■ Action item: In the entries that follow, the line with "Spielplan, Angebote und" opens the range and the line with "statistischen Zwecken das" closes it; repeat that range exactly, both lines included.

(Saved data entries)
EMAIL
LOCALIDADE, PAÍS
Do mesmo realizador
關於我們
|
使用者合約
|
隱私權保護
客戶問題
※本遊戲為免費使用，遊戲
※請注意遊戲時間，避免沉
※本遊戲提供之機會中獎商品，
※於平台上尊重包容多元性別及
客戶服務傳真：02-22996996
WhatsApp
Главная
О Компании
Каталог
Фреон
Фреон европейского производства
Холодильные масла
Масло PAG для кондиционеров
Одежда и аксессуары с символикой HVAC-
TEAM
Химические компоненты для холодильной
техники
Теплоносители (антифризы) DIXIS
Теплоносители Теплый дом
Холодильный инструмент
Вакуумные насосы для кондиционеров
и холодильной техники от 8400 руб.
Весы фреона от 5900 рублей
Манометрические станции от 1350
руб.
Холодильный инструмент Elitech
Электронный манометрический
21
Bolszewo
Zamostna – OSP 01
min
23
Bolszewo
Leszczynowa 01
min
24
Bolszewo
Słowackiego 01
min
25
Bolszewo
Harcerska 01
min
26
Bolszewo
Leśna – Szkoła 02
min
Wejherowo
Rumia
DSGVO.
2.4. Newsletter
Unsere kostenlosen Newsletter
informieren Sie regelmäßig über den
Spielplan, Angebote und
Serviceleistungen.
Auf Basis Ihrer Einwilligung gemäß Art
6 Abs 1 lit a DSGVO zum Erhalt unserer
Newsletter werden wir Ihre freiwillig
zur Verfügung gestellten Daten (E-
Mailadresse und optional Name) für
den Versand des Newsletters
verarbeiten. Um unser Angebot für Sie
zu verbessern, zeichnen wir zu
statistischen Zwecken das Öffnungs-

--

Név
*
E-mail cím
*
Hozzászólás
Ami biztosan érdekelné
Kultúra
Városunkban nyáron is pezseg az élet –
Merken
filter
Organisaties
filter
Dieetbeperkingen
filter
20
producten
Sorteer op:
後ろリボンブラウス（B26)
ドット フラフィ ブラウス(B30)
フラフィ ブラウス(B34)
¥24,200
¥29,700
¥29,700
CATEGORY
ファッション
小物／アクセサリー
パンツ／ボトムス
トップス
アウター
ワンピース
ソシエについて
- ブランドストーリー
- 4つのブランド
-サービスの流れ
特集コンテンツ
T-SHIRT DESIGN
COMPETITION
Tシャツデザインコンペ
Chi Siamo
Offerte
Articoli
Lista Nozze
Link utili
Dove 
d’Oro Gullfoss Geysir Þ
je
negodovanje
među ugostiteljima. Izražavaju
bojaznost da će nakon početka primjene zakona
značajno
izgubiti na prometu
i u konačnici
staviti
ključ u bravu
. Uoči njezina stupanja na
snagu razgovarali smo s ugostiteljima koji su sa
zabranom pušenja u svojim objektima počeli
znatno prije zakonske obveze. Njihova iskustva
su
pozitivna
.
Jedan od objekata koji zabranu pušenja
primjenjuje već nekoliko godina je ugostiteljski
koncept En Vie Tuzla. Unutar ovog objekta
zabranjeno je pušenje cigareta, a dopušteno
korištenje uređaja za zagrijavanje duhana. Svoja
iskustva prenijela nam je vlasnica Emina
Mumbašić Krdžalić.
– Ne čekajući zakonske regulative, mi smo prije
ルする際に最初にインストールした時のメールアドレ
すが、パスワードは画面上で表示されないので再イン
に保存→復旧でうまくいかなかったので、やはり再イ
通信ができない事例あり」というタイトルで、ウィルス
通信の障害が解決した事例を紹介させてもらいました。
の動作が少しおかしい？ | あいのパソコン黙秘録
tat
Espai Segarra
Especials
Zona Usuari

...

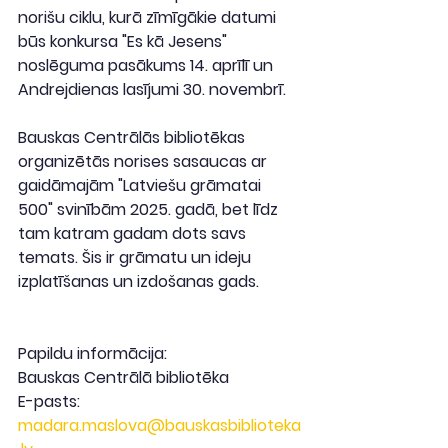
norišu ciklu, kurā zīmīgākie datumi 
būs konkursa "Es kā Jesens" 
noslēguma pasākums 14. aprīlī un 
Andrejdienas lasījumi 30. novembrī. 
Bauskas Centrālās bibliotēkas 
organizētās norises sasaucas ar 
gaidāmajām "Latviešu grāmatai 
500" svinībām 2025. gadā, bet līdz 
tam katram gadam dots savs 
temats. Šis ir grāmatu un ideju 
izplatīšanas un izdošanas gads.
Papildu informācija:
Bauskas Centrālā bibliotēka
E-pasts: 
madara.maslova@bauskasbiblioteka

■ Written solution:
Spielplan, Angebote und
Serviceleistungen.
Auf Basis Ihrer Einwilligung gemäß Art
6 Abs 1 lit a DSGVO zum Erhalt unserer
Newsletter werden wir Ihre freiwillig
zur Verfügung gestellten Daten (E-
Mailadresse und optional Name) für
den Versand des Newsletters
verarbeiten. Um unser Angebot für Sie
zu verbessern, zeichnen wir zu
statistischen Zwecken das Öffnungs-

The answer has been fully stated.